- [Problem]: Gather each line of the records where "ПОДІЛЬСЬКИЙ" appears.

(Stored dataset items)
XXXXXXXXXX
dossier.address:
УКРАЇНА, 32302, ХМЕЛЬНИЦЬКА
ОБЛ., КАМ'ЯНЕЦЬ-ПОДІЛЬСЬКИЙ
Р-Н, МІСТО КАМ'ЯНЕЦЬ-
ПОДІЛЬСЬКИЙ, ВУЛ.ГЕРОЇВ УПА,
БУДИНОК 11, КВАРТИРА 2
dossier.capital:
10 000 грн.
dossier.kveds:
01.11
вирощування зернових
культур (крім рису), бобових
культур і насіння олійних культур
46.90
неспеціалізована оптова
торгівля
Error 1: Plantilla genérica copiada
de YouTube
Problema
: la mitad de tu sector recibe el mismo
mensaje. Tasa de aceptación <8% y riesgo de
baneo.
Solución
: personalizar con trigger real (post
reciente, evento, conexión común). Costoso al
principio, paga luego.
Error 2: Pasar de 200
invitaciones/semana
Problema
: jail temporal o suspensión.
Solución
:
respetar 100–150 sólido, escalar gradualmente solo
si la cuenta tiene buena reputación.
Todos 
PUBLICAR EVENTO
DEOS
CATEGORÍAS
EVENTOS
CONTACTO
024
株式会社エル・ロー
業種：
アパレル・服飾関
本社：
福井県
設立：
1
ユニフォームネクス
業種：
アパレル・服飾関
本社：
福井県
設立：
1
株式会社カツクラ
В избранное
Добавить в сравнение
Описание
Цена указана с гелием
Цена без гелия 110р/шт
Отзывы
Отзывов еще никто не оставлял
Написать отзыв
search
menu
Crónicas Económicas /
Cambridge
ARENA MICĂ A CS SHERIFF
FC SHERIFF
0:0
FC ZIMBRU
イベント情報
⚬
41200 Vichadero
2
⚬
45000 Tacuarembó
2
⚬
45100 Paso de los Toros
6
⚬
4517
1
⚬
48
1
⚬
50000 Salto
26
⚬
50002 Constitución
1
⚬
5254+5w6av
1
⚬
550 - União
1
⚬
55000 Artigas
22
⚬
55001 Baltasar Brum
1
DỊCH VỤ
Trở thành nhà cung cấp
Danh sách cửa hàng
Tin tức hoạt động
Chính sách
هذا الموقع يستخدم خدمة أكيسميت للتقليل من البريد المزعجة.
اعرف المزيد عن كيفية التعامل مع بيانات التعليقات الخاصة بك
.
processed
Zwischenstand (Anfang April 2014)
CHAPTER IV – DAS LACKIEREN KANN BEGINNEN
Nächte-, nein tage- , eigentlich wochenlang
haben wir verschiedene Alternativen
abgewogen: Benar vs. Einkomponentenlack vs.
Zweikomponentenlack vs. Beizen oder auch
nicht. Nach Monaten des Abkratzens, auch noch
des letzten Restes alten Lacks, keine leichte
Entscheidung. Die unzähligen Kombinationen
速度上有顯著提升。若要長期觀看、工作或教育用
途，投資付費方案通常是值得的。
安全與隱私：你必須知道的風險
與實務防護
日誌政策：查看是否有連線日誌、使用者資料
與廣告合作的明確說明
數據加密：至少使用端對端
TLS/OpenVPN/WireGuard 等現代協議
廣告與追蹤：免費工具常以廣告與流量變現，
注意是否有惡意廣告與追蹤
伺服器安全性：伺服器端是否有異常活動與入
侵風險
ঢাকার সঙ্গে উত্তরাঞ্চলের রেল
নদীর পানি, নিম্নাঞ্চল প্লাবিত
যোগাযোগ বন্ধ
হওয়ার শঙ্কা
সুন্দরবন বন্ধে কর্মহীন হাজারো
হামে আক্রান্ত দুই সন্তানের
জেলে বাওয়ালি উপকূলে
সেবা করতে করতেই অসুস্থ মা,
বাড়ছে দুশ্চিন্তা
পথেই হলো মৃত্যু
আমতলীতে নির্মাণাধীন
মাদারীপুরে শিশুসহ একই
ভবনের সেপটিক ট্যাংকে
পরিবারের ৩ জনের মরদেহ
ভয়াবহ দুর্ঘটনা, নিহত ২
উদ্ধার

- [Result]:
ОБЛ., КАМ'ЯНЕЦЬ-ПОДІЛЬСЬКИЙ
ПОДІЛЬСЬКИЙ, ВУЛ.ГЕРОЇВ УПА,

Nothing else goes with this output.